沟通障碍，特别是构音障碍，通过损害他们的语言清晰度、社会互动和整体幸福感来显著影响个体。早期和准确的检测对于及时干预和改善言语治疗效果至关重要。本研究介绍了使用堆叠集成深度学习（ADSDD-SEDL）的自适应构音障碍语音障碍检测，这是一种创新的基于集成的构音障碍检测深度学习框架。该模型在堆叠集成模型中集成了三种深度学习架构-基于多头注意的长短期记忆（MHALSTM），深度信念网络（DBN）和时延神经网络（TDNN）。与传统的使用固定元分类器的叠加方法不同，本研究采用基于遗传算法（GA）的优化策略，动态确定基模型的最优权重贡献度，增强了分类的鲁棒性和自适应性。预处理管道利用短时傅里叶变换（STFT）将语音信号从时域转换到频域。提取Mel-Frequency倒谱系数（MFCCs）来捕捉关键的频谱特征。每个基本模型都经过独立训练，遗传算法通过进化自适应权重分布来优化集成，而不是依赖于预定义的融合方法。大量的仿真和超参数调谐证实，ga优化的ADSDD-SEDL技术比传统的集成方法显著提高了检测效率。这些发现强调了进化优化在改进语言障碍分类模型方面的优势。这种可扩展和自适应的模型为医疗保健专业人员提供了一个有价值的工具，可以精确和自动地早期诊断构音障碍。未来的研究可以探索替代进化算法、强化学习技术和混合深度学习方法来增强语言障碍分类。

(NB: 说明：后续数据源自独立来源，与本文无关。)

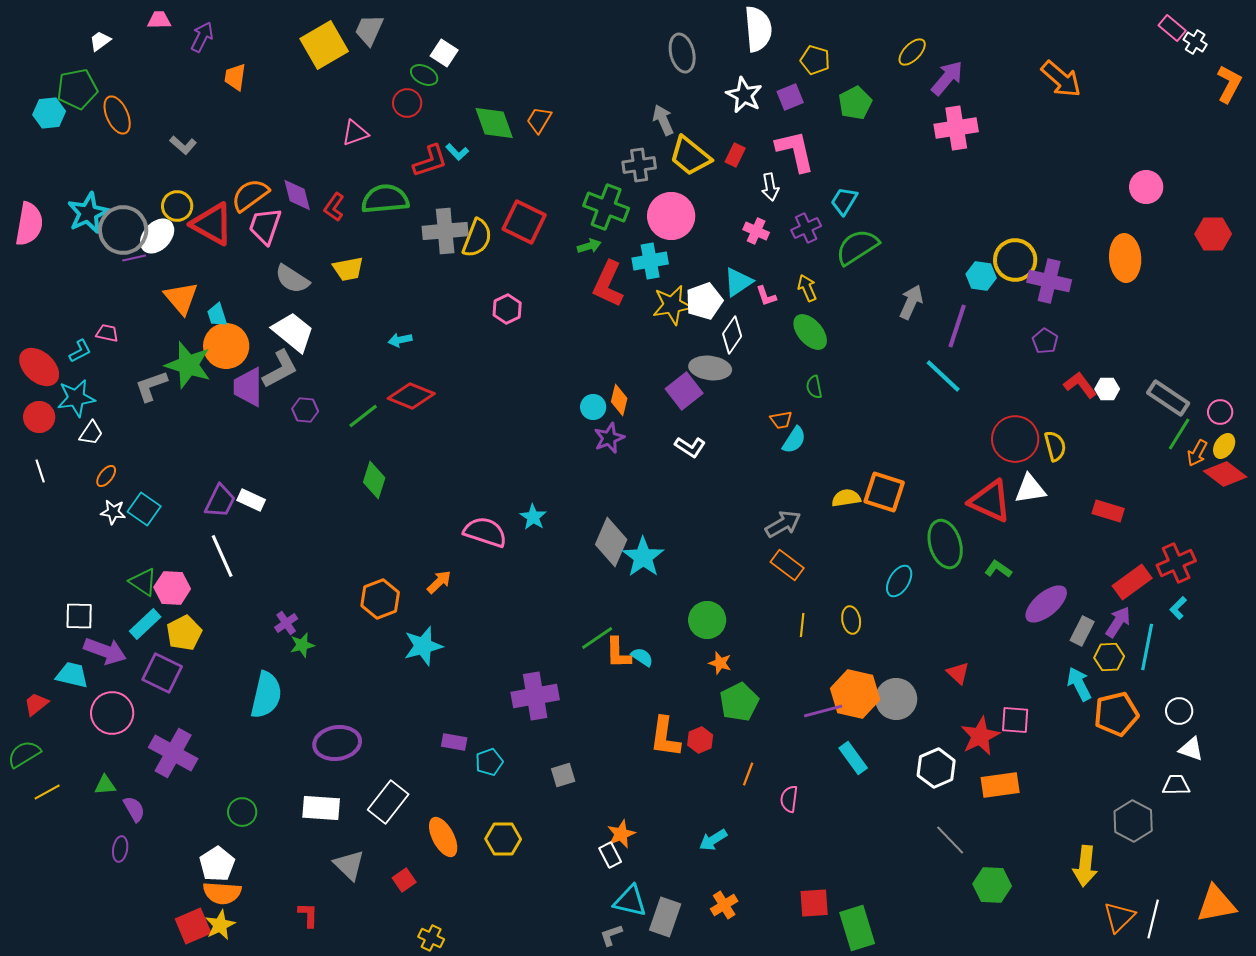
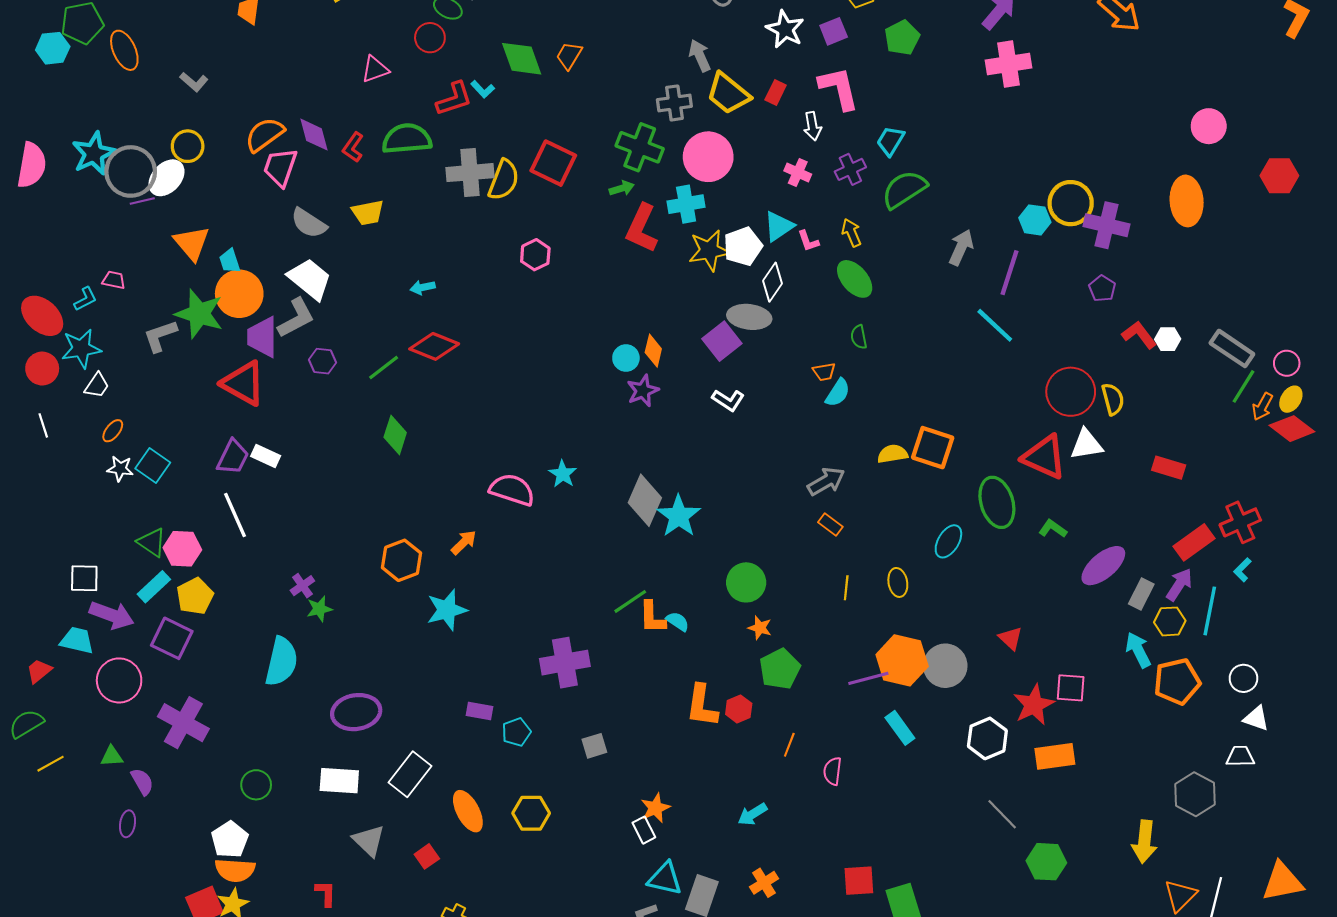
red triangle: (212, 224) -> (243, 383), moved
orange rectangle: (787, 565) -> (830, 524), size x0.7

本文章由计算机程序翻译，如有差异，请以英文原文为准。

查看原文本刊更多论文

Enhanced early detection of dysarthric speech disabilities using stacking ensemble deep learning model

Communication disorders, particularly dysarthria, significantly impact individuals by impairing their speech clarity, social interactions, and overall well-being. Early and accurate detection is crucial to enable timely intervention and improve speech therapy outcomes. This study introduces Adaptive Dysarthric Speech Disability Detection using Stacked Ensemble Deep Learning (ADSDD-SEDL), an innovative ensemble-based deep-learning framework for dysarthria detection. The proposed model integrates three deep learning architectures—Multi-Head Attention-based Long Short-Term Memory (MHALSTM), Deep Belief Network (DBN), and Time-Delay Neural Network (TDNN)—within a stacked ensemble model. Unlike conventional stacking methods that use fixed meta-classifiers, this study employs a Genetic Algorithm (GA)-based optimization strategy to dynamically determine optimal weight contributions of the base models, enhancing classification robustness and adaptability.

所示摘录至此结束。